South Guthrie is an unincorporated rural community in Montgomery County, Tennessee, immediately south of the Kentucky state line.

South Guthrie is adjacent to the city of Guthrie, Kentucky; essentially, it is the part of the Guthrie community located south of the state line. In the Jim Crow era, South Guthrie was the African-American community associated with the white city of Guthrie, with the state line forming a dividing line between the races.

The community of Guthrie was established in 1868 and experienced early growth after a railroad junction was completed in 1870. South Guthrie, which grew up alongside Guthrie, was known historically by the nicknames "Squiggtown" and  "Niggertown", the latter being a pejorative used by white residents of Guthrie.

In the early decades of the 20th century, residents of South Guthrie found industrial employment in a broom factory and a plant that made railroad ties. South Guthrie also had a small middle class of African-American professionals and benefited economically from African-American tobacco farmers in the surrounding "Black Patch" region.

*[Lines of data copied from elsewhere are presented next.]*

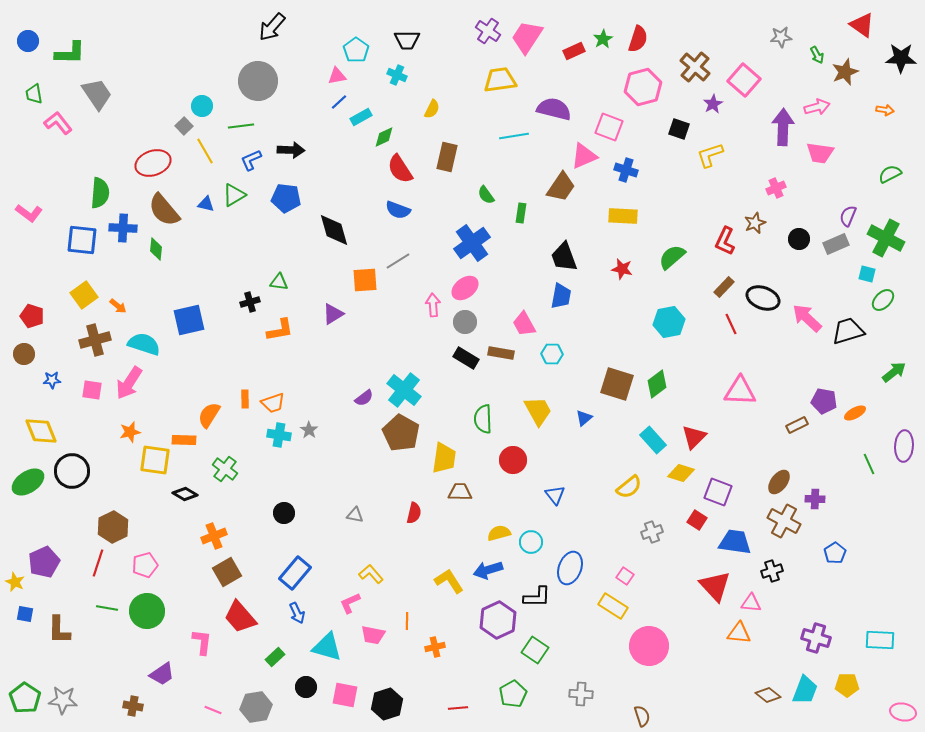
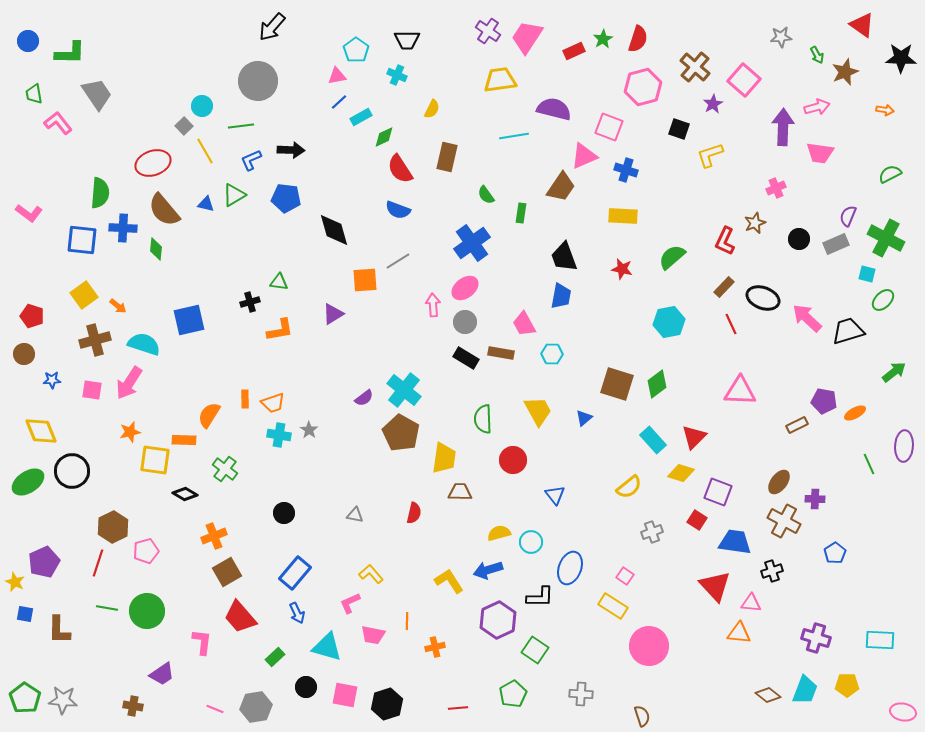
pink pentagon at (145, 565): moved 1 px right, 14 px up
black L-shape at (537, 597): moved 3 px right
pink line at (213, 710): moved 2 px right, 1 px up
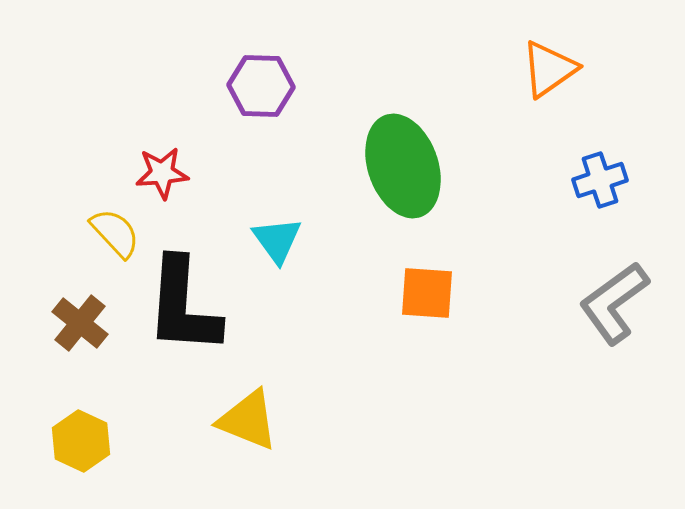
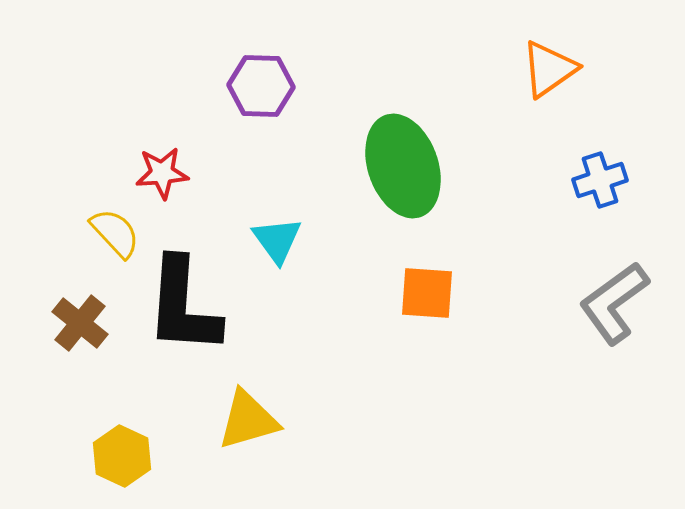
yellow triangle: rotated 38 degrees counterclockwise
yellow hexagon: moved 41 px right, 15 px down
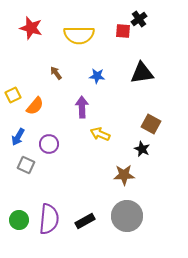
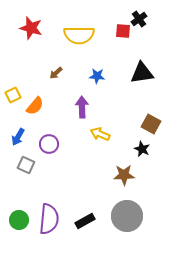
brown arrow: rotated 96 degrees counterclockwise
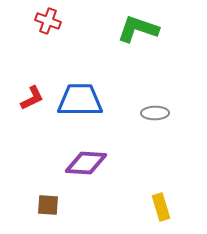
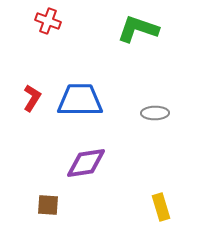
red L-shape: rotated 32 degrees counterclockwise
purple diamond: rotated 12 degrees counterclockwise
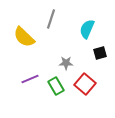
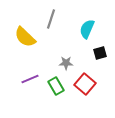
yellow semicircle: moved 1 px right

South Guthrie is still predominantly black, while Guthrie is predominantly white, although the divisions are not as sharply defined as they were historically.

The building that houses the South Guthrie community center is a former Rosenwald school that was completed in 1922 and operated as a school until 1968. It is the only survivor out of 22 Rosenwald schools that once existed in Montgomery County. The Guildfield Missionary Baptist Church, also built in 1922, is listed on the National Register of Historic Places.